• [WORK INSTRUCTION] Please retype, unchanged, each line from the top of the material below through the line where "SUPER LOVE (308, 2263)" appears.

= = = = =

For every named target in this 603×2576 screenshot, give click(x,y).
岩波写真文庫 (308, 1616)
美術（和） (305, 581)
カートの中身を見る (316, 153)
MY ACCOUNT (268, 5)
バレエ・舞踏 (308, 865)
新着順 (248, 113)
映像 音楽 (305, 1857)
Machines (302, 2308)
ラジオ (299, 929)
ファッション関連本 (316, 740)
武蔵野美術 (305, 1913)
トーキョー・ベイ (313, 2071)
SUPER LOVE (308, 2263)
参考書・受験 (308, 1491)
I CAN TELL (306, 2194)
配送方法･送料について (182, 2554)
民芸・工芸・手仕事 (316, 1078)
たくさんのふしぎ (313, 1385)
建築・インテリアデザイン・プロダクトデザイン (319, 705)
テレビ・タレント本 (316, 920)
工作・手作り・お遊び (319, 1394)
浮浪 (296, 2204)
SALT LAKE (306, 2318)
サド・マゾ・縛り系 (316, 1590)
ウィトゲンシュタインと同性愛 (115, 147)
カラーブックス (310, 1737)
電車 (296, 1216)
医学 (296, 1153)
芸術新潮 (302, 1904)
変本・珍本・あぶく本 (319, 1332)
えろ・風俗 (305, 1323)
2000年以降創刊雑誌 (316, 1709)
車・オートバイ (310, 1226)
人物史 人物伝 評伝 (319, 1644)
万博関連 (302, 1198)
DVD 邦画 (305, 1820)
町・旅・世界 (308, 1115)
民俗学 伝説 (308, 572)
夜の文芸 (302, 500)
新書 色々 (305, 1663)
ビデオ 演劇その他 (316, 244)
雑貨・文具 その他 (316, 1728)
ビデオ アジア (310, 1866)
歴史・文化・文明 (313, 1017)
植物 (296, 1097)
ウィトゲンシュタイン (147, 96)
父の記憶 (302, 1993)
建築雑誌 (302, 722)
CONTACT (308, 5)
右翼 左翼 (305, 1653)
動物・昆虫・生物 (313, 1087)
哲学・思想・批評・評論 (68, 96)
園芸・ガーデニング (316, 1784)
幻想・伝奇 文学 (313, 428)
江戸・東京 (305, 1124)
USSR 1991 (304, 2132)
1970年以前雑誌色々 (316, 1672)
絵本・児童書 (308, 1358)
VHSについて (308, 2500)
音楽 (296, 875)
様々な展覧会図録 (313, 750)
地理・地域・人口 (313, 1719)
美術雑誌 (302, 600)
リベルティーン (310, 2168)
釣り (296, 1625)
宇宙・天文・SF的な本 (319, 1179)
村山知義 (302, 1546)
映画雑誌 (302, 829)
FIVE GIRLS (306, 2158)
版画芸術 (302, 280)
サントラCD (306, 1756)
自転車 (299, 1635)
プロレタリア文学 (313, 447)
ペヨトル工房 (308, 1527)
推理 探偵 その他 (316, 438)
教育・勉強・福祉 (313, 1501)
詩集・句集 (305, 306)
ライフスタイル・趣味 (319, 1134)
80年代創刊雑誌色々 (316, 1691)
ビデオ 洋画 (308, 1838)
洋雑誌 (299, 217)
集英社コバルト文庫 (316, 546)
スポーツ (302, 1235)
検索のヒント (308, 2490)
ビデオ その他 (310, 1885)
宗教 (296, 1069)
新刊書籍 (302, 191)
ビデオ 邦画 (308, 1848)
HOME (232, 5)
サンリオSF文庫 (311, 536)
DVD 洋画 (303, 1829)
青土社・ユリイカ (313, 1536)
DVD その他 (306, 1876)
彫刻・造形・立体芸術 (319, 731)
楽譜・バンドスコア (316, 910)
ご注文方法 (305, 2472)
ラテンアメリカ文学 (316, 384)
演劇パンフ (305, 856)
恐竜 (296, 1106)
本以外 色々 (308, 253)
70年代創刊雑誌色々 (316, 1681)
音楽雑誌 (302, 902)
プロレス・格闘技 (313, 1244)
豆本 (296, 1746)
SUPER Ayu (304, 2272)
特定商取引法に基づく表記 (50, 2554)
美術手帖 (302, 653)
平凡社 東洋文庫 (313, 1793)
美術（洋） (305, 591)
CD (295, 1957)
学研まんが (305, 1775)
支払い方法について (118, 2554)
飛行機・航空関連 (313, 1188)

= = = = =

• [EXERCISE ANSWER]
For every named target in this 603×2576 screenshot, give click(x,y).
岩波写真文庫 (308, 1616)
美術（和） (305, 581)
カートの中身を見る (316, 153)
MY ACCOUNT (268, 5)
バレエ・舞踏 (308, 865)
新着順 (248, 113)
映像 音楽 (305, 1857)
Machines (302, 2308)
ラジオ (299, 929)
ファッション関連本 (316, 740)
武蔵野美術 (305, 1913)
トーキョー・ベイ (313, 2071)
SUPER LOVE (308, 2263)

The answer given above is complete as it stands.